The big picture: The pandemic made local restaurant owners reconsider their city-centric business strategies. That's motivated some to follow their clientele out of the city and into the suburbs to meet new hybrid-work lifestyles, writes CNS.
- Downtown parking concerns and Richmond's 7.5% meals tax — #rvadine's perennial villain — made it even easier for some customers to stick closer to home. Henrico's meals tax is 4%, and Chesterfield doesn't have one.
State of play: Chesterfield and Henrico each added between 75 and 100 or more new restaurants every year between 2020 and 2023 — a sharp increase from their pre-pandemic numbers, according to data from the Virginia Department of Health shared with CNS reporters.
- Meanwhile Richmond has hovered at around 100 new restaurants annually since 2020, down from the 120 that opened in 2019.
Among the restaurants that made the city-to-county move:
- Acacia Mid-town , which closed its Richmond location in 2020 and opened last year in Henrico.
- Eat Restaurant Partners, once Richmond's biggest local restaurant ownership group, closed Foo Dog and Hot Chick in 2022 to focus on expanding their other concepts in the county and outside of Richmond.
- Lindsey Food Group , Richmond's current biggest restaurant ownership group, opened Farm + Oak in Henrico last year and ML Steak in Chesterfield. It has two more restaurants in the works for Chesterfield this year.

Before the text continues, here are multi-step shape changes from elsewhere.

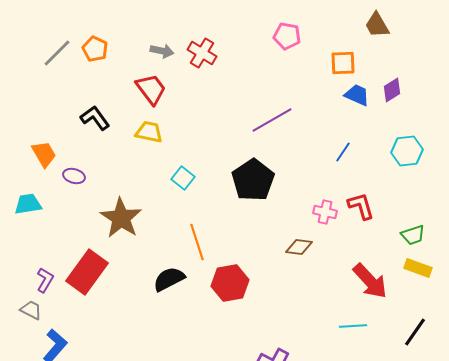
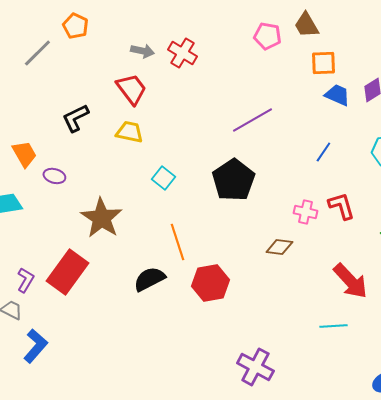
brown trapezoid: (377, 25) -> (306, 25), moved
orange pentagon: (95, 49) -> (75, 26), moved
black L-shape: (95, 118) -> (75, 118), turned -80

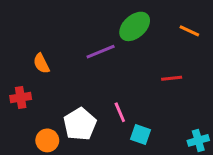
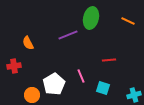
green ellipse: (135, 26) -> (91, 18), turned -35
red line: (172, 78) -> (109, 60), moved
cyan square: (141, 134) -> (103, 88), moved

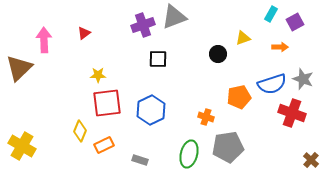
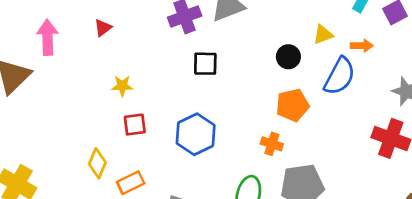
orange arrow: (280, 47) -> (362, 46), moved
blue semicircle: (272, 84) -> (340, 76), moved, turned -44
orange pentagon: (239, 97) -> (293, 105), moved
red square: (107, 103) -> (135, 125), size x0.6

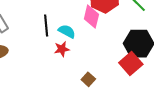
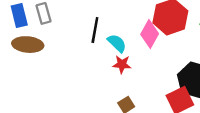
red star: (62, 49) -> (122, 64), moved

- And Chef David Dunlap, who was lured out of the D.C. area in 2015 to open the restaurant inside the Quirk Hotel and since 2021 has opened two of his own in Chesterfield: Midlothian Chef's Kitchen and 1870 .
Yes, but: Independent restaurant owners started eyeing the 'burbs prior to the pandemic, according to a Times-Dispatch report in September 2019 .
- By the eve of the pandemic, the local dining scene had grown at twice the rate of the population in years prior, the RTD found.
- An increase in competition, over-saturation of city restaurants and Richmond's meals tax were among the reasons local operators were looking to the counties for growth.
Yes, and: Not all restaurants are created equal, at least when it comes to how most diners think about restaurants.
- There are full-service, sit-down restaurants and then there are fast-food and fast casual spots. And Richmond continues to rein supreme on the full-service front.
By the numbers: As of the close of last year, there were 731 restaurants in the city of Richmond, 170 of which were fast food or fast casual, according to data from the Virginia Department of Health shared with Axios.
- Henrico had 789, including a whopping 457 fast-food restaurants.
- Chesterfield boasted 645 restaurants, including 301 fast-food joints.
And every locality except Chesterfield has more restaurants today than they did in 2019, per the RTD data.
- In 2019, Richmond had 670 full service and fast-food restaurants, Henrico 714, and Chesterfield 694.
The bottom line: City-centric dining in Richmond isn't dead — far from it.